Combining these actions will empower people to have a stronger voice in decisions affecting them and hold decision makers and other actors accountable for using data in an equitable and responsible manner. While this approach is long-term commitment that requires significant resources and effort, the benefits of creating an equitable data future outweigh its costs; all stakeholders must accept the challenge to move forward effectively; we hope that this paper along with its wider campaign of activities and advocacy it will spark will serve as the start of movement aimed at rebalancing power through data.


As a hub for the University, the institute will serve as a gateway for data science research and education collaboration and support, connecting researchers to new collaborators and partners. Furthermore, funding will be made available for research that advances mathematical, statistical and algorithmic foundations of data science while simultaneously supporting projects and programs with applications outside the field of pure data science.

The Institute’s four research themes address multiple opportunities for significant impact in data science applications. This includes exploring the algorithmsic landscape of statistical problems and creating novel sketching, sampling, and sublinear time algorithms to address them; exploiting advances in mathematical theory for statistical methods; and creating theoretical tools necessary for addressing all application domains of data science – such as using neoclassical notions such as optimality, robustness, and calibration which are relevant today.
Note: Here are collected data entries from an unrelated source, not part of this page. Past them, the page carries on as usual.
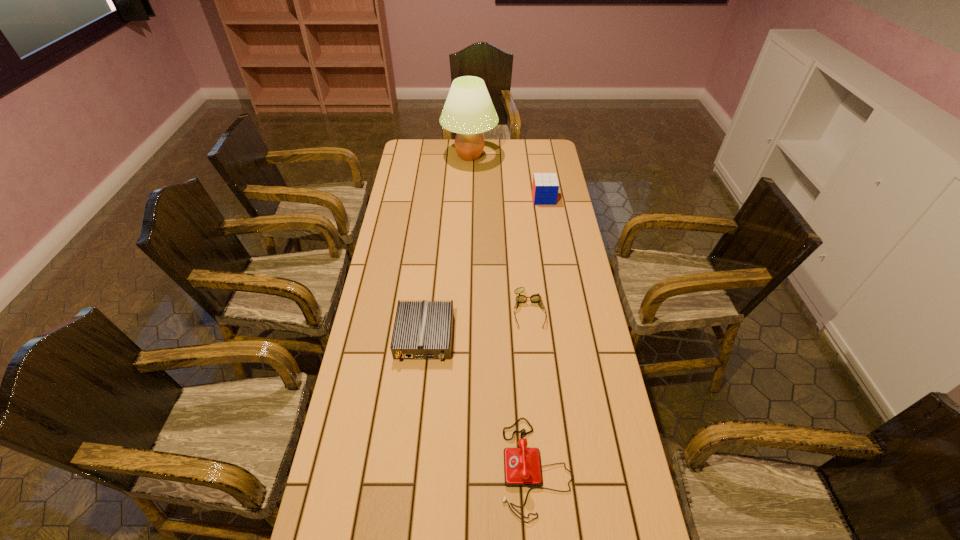 Find the location of a particular element. The width and height of the screenshot is (960, 540). blank area in the image that satisfies the following two spatial constraints: 1. on the back side of the fourth nearest object; 2. on the shade of the lampshade is located at coordinates (537, 156). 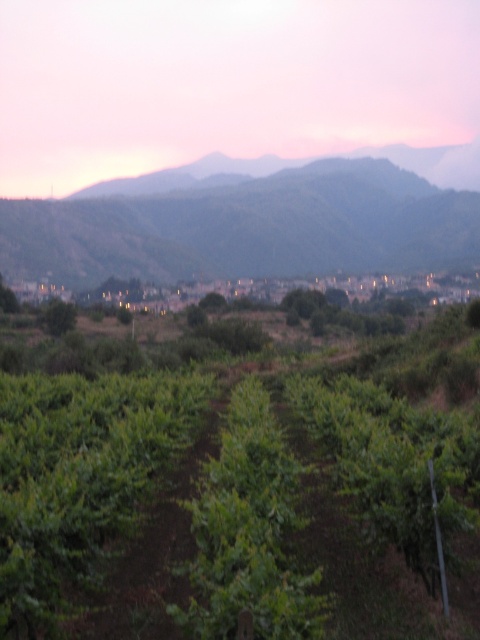 Is point (85, 595) positioned before point (288, 179)?

Yes, it is.

Can you confirm if green leafy vineyard at center is taller than green leafy hillside at center?

No.

Is point (230, 444) farther from camera compared to point (110, 273)?

No, (230, 444) is in front of (110, 273).

At what (x,y) coordinates should I click in order to perform the action: click on green leafy vineyard at center. Please return your answer as a coordinate pair (x, y). The height and width of the screenshot is (640, 480). Looking at the image, I should click on (241, 483). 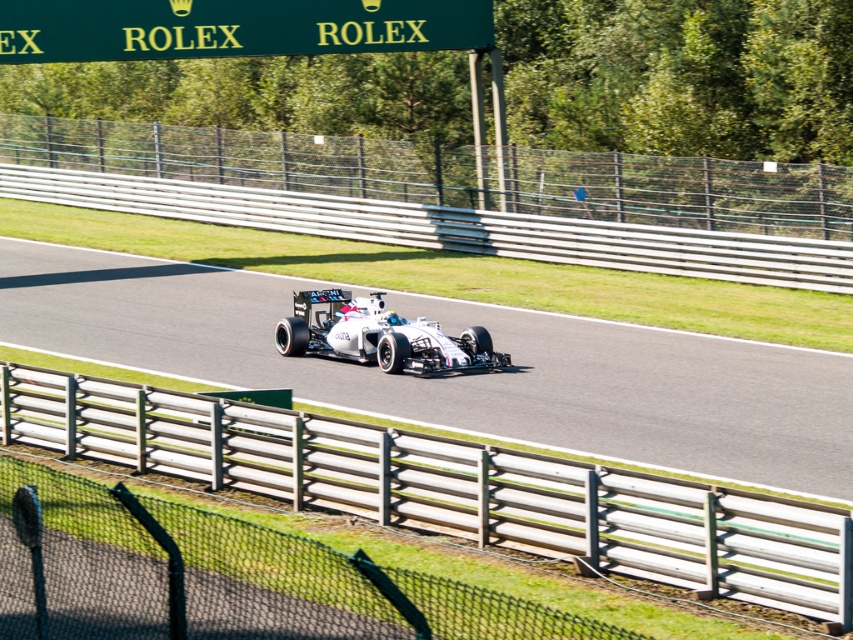 Question: From the image, what is the correct spatial relationship of white asphalt race track at center in relation to green sign at upper center?

Choices:
 (A) above
 (B) below

Answer: (B)

Question: Can you confirm if white asphalt race track at center is positioned to the right of white metallic race car at center?

Choices:
 (A) no
 (B) yes

Answer: (A)

Question: Which is nearer to the white asphalt race track at center?

Choices:
 (A) green sign at upper center
 (B) white metallic race car at center

Answer: (B)

Question: Which object is positioned closest to the green sign at upper center?

Choices:
 (A) white asphalt race track at center
 (B) white metallic race car at center

Answer: (A)

Question: From the image, what is the correct spatial relationship of white asphalt race track at center in relation to green sign at upper center?

Choices:
 (A) right
 (B) left

Answer: (A)

Question: Which of the following is the farthest from the observer?

Choices:
 (A) (595, 358)
 (B) (379, 321)

Answer: (A) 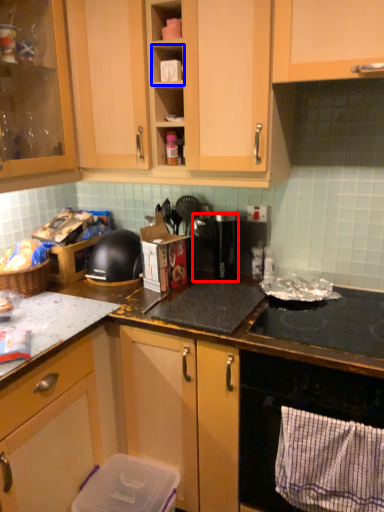 Question: Which object is closer to the camera taking this photo, appliance (highlighted by a red box) or shelf (highlighted by a blue box)?

Choices:
 (A) appliance
 (B) shelf

Answer: (B) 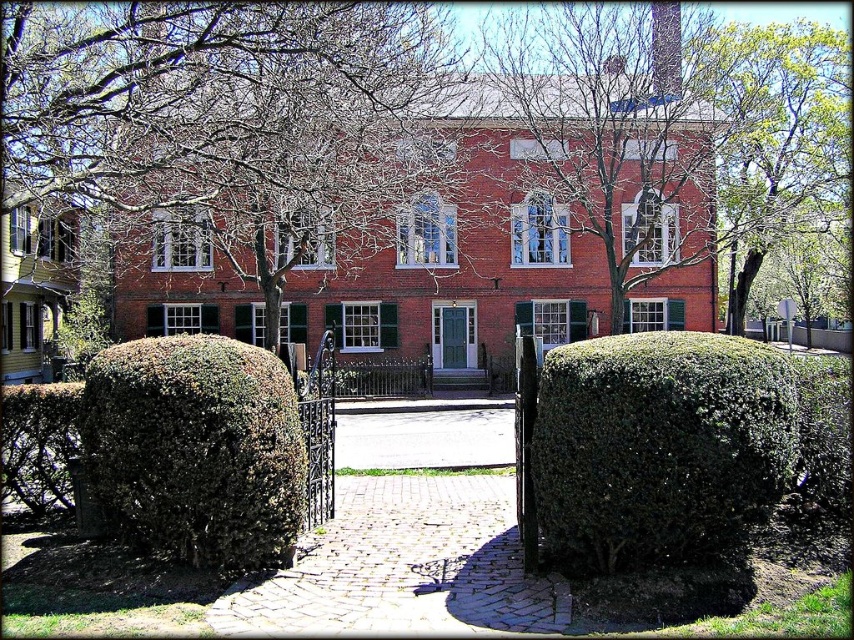 You are standing at the entrance of the large, red brick building and want to find the green leafy tree at upper right. According to the scene description, where should you look relative to your position?

The green leafy tree at upper right is located at point 0.216 on the horizontal axis and 0.909 on the vertical axis, so you should look towards the upper right direction from your position at the entrance.

You are a landscape architect designing a garden path between the green leafy bush at center and the green leafy tree at upper right. Which object requires more space in terms of width for proper placement?

The green leafy tree at upper right requires more space in terms of width because its width is greater than the green leafy bush at center.

You are standing at the entrance of the large red brick building and want to walk towards the ornate black wrought iron gates. Which point, point (214, 381) or point (732, 330), is closer to the gates?

Point (214, 381) is closer to the ornate black wrought iron gates because it is in front of point (732, 330).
This multi-institution and cross-disciplinary collaboration brings together faculty from departments and institutions across campus – computer science, statistics and mathematics, economics, electrical engineering and operations research are among those represented. This approach builds on a long history of work in this area and on the premise that virtually all major advances in data science methodology began with scholars from other fields trying to solve a problem they couldn’t address on their own.

Additionally, our institute’s projects and programs that explore wider applications of data science will further solidify its position as a world-class leader in this emerging area. This includes working with industry partners, creating joint research centers, and equipping students at all levels with skills they’ll need to tackle data science challenges in real life.

Finally, the institute will address social, cultural, and ethical concerns surrounding new forms of technology in order to foster an environment in which these innovations respect human dignity. To do this, research that enables informed public debate will be conducted as well as building a national network of researchers who can anticipate and support its development – this work will be carried out in partnership with other MacArthur grantees such as Data & Society Research Institute.

Sam is an experienced information security specialist who works with enterprises to mature and improve their enterprise security programs. Previously, he worked as a security news reporter.